What does it take to see success in missions? Is it mostly a matter of learning the right techniques for stimulating a church planting network? Or maybe it is a matter of learning the language and culture like a native? Should we focus on servant leadership and loving our neighbor or should we just faithfully preach God’s Word? While certainly as missionaries we must be focused on all of these areas, it is easy to forget the important role that spiritual warfare plays in the advancement of the Gospel worldwide.
The apostle Paul says in Ephesians 6:12, “For we wrestle not against flesh and blood, but against principalities, against powers, against the rulers of the darkness of this world, against spiritual wickedness in high places.” This says that we are in a battle, but not the kind of battle that we think of, with flesh and blood. The battle he has in mind is a spiritual battle, against powers and principalities. The weapons to fight this battle are primarily God’s Word and prayer.
Sadly, it is easy to forget as we go through the Christian life that a fierce battle is raging. When we entered the ministry, we without a doubt underestimated this battle. When Ray graduated seminary and we joined with Mission to the World, Ray and I scarcely prayed together once a week. Over the years we saw the intense battle and the many casualties lying bleeding on the sidelines. If nothing else, we have realized more than anything that we need intense, focused intercession for conversions, for new converts to stay in the faith, for healthy churches to be planted, for national pastors and elders and missionaries to stay strong in the faith in the face of opposition, for unity and love between believers, for the children of believers to stay in the faith. All the good theology and Bible teaching alone fall on deaf ears. We need the Holy Spirit to be at work. This is true everywhere, but especially in areas where the Satan has a foothold, where the Gospel has not yet taken hold.

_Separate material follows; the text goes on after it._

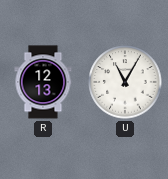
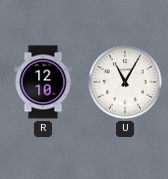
R: 12:13 -> 12:10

It is for this reason that we are excited to raise up more intercessors for our ministry. If there is to be fruit in secular countries such as Uruguay, it will not happen without serious intercession. If we as missionaries are to stay the course in the midst of many trials and difficulties, it will be because of a work of the Holy Spirit. We usually think of missionaries as being on the front lines of the battle and the churches back home being the support. I have recently read the book “Territorial Spirits and World Evangelisation” by Chuck Lowe. Although the book is primarily a response against the unbiblical teaching of what is called “strategic level spiritual warfare”, in chapter 9 he lays out a powerful case of the Biblical, historical Christian view of spiritual warfare. He takes much of the case he lays out from a missionary to China in the early 20th century, James Fraser, who worked among the Lisu people of the Yunnan province. Fraser turns the typical analogy of missionaries being on the frontlines on its head: he says that he is like the intelligence officer, supplying detailed information regarding the local situation, and the intercessors back home would be like the field officers, leading the battle against the forces of evil.
Fraser is also quoted as saying, toward the end of his years of ministry, “I used to think that prayer should have the first place and teaching the second. I now feel it would be truer to give prayer the first, second and third place, and teaching the fourth.” I don’t think this is any way to be taken as giving God’s Word a lesser role, instead it is about realizing the vital role that sustained prayer needs to have in our lives, and how the ministry of the Word needs to be bathed in deep prayer, imploring our Sovereign God to be changing hearts and lives. Would you be willing to devote yourself to increased prayer, both for your family, your church, and the world? There is so much need. There are secular nations such as Uruguay and the countries of Europe, where the Gospel falls on hard soil.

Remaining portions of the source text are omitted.